Commentary – AEM offer for CEI: Important for CEI shareholders to be aware of the dividend outlook

Date: April 16, 2021

First published in Lianhe Zaobao on 13 April 2021

In January, semiconductor firm AEM Holdings proposed to buy all the shares of contract manufacturer CEI Limited for S$99.7m or S$1.15 per share.  The consideration can be paid either all in cash, or partly in cash combined with AEM shares.

The rationale for the purchase was that the two companies fit well strategically and there are business synergies to be enjoyed if CEI were to become part of AEM.

Apart from the commercial reasons for the deal, CEI shareholders would by now be familiar with the further justifications – their shares were illiquid, the offer price was at a 26.1 per cent premium to the 12-month volume-weighted average price and it was also a three-year high.

If acceptances for AEM’s offer cross the 90 per cent threshold, and AEM is able to exercise its right to compulsorily acquire the remaining shares of CEI, then CEI shareholders who do not accept the offer will still be entitled to the offer price of S$1.15 per share.

So far, most of this would appear to be fairly routine as there have been several similar takeover-cum-privatisation deals conducted over the past few years.

What needs to be emphasized, however, is that in all such proposals, it is important that shareholders make as informed a decision as possible which means taking into account all aspects of the offer before deciding.

What’s the dividend outlook?

In this regard, it is SIAS’s understanding that a key consideration would be the future dividend policies that might be pursued because CEI has traditionally paid out around 90 per cent of its profits.

This high dividend payout may have led some shareholders to hold out in the hope that if the deal does not pass, then CEI will remain listed, and they can continue to enjoy receiving good passive income.

First, shareholders should know that the offer has turned unconditional after acceptances crossed the 50 per cent mark on 19th March. This means that CEI is now a subsidiary of AEM.

Second, because it now comes under AEM’s control, AEM has said it will review and make changes to CEI’s dividend practices. In this connection, shareholders should further note that AEM has also said it will vote against the payment of dividends at CEI’s annual general meeting (AGM) on April 19.

As AEM already has currently control of 81.7 per cent of CEI, this means the proposed payments of a third and final dividend of 0.4 Singapore cents per share and a special dividend of 2.6 cents per share for 2020 will not take place.

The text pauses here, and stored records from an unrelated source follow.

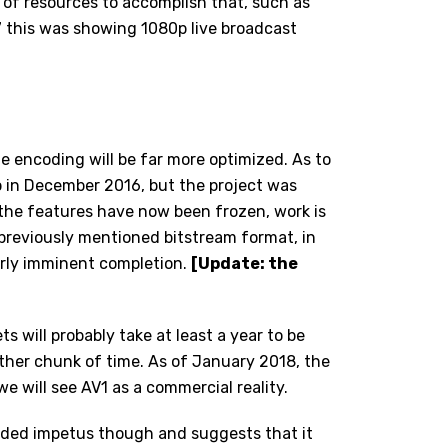
t of resources to accomplish that, such as
 this was showing 1080p live broadcast
e encoding will be far more optimized. As to
hip in December 2016, but the project was
 the features have now been frozen, work is
previously mentioned bitstream format, in
airly imminent completion.
[Update: the
ts will probably take at least a year to be
rther chunk of time. As of January 2018, the
we will see AV1 as a commercial reality.
dded impetus though and suggests that it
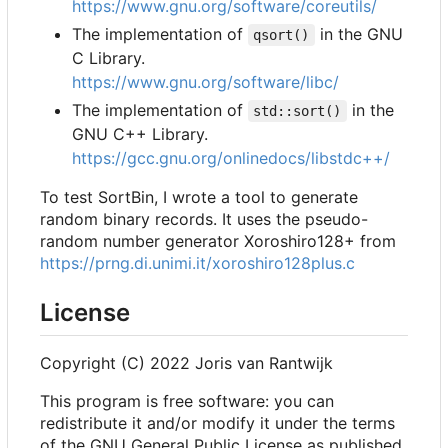
https://www.gnu.org/software/coreutils/
The implementation of
in the GNU
qsort()
C Library.
https://www.gnu.org/software/libc/
The implementation of
in the
std::sort()
GNU C++ Library.
https://gcc.gnu.org/onlinedocs/libstdc++/
To test SortBin, I wrote a tool to generate
random binary records. It uses the pseudo-
random number generator Xoroshiro128+ from
https://prng.di.unimi.it/xoroshiro128plus.c
License
Copyright (C) 2022 Joris van Rantwijk
This program is free software: you can
redistribute it and/or modify it under the terms
of the GNU General Public License as published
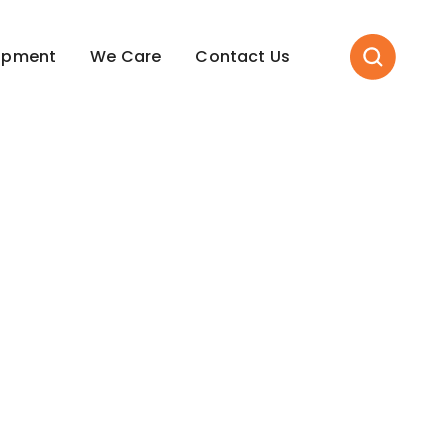
opment
We Care
Contact Us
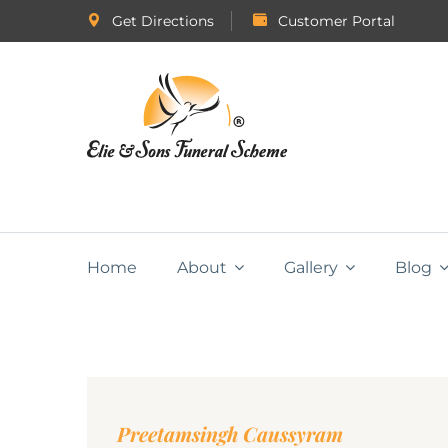
Get Directions
Customer Portal
Home
About
Gallery
Blog
Preetamsingh Caussyram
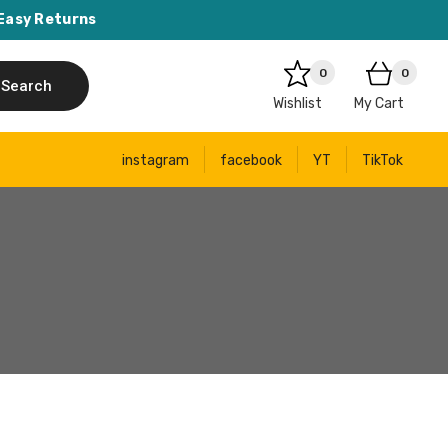
Easy Returns
0
0
Search
Wishlist
My Cart
instagram
facebook
YT
TikTok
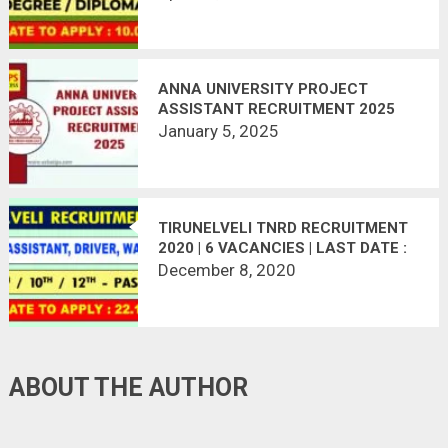
ANNA UNIVERSITY PROJECT
ASSISTANT RECRUITMENT 2025
January 5, 2025
TIRUNELVELI TNRD RECRUITMENT
2020 | 6 VACANCIES | LAST DATE :
22.12.2020
December 8, 2020
ABOUT THE AUTHOR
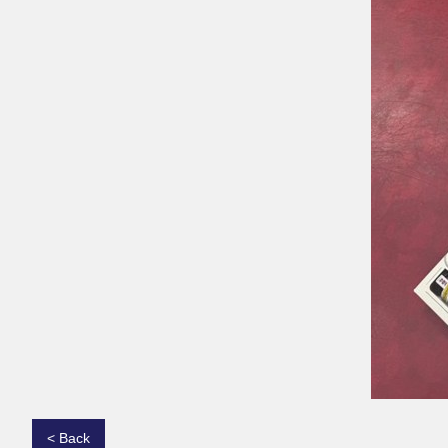
< Back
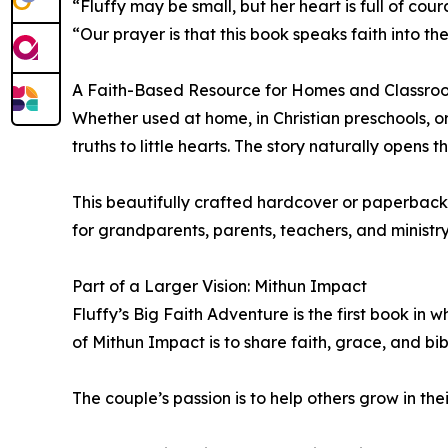
“Fluffy may be small, but her heart is full of c
“Our prayer is that this book speaks faith into 
A Faith-Based Resource for Homes and Classro
Whether used at home, in Christian preschools, o
truths to little hearts. The story naturally opens
This beautifully crafted hardcover or paperback
for grandparents, parents, teachers, and ministry
Part of a Larger Vision: Mithun Impact
Fluffy’s Big Faith Adventure is the first book i
of Mithun Impact is to share faith, grace, and bib
The couple’s passion is to help others grow in the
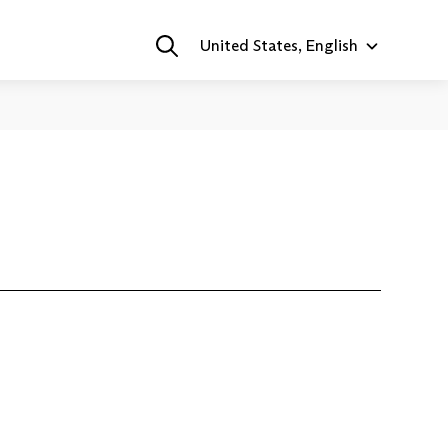
United States, English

In a statement, AEM said it believes it would be in the best interest of CEI that the cash be retained to fund expansion and optimise operational needs.

AEM explained this would not have been the case if AEM had voted in favour of the dividend payouts. If the dividends were to be paid, then AEM would adjust its consideration for the remaining offer shares to S$1.12.

Incidentally, AEM’s dividend policy has been to pay out not less than 25 per cent of consolidated profits. This may be relevant to CEI shareholders who, if they decide to accept the offer, then also decide to opt for the cash-cum-share payment.

What next?

Shareholders should also consider the two possible scenarios that might unfold after the offer closes on 26th April.

The first is that AEM secures the necessary minimum acceptances of 90 per cent, in which case it will compulsorily buy out the remaining shares. In this case, CEI will eventually be delisted and its shareholders who did not accept will still receive the S$1.15.

The second is that AEM does not receive the 90 per cent minimum that it needs to buy out the rest. In this case, CEI will remain listed but no dividends will be paid for 2020, and the offer will lapse. What CEI’s future dividend practice might be is not known, though what is known is that it will be dictated by AEM. In addition, the current CEI share price is being supported by the offer. When the offer expires, in all likelihood, shareholders would see the share price fall.

Shareholders should weigh these considerations against their own financial circumstances and make an informed decision.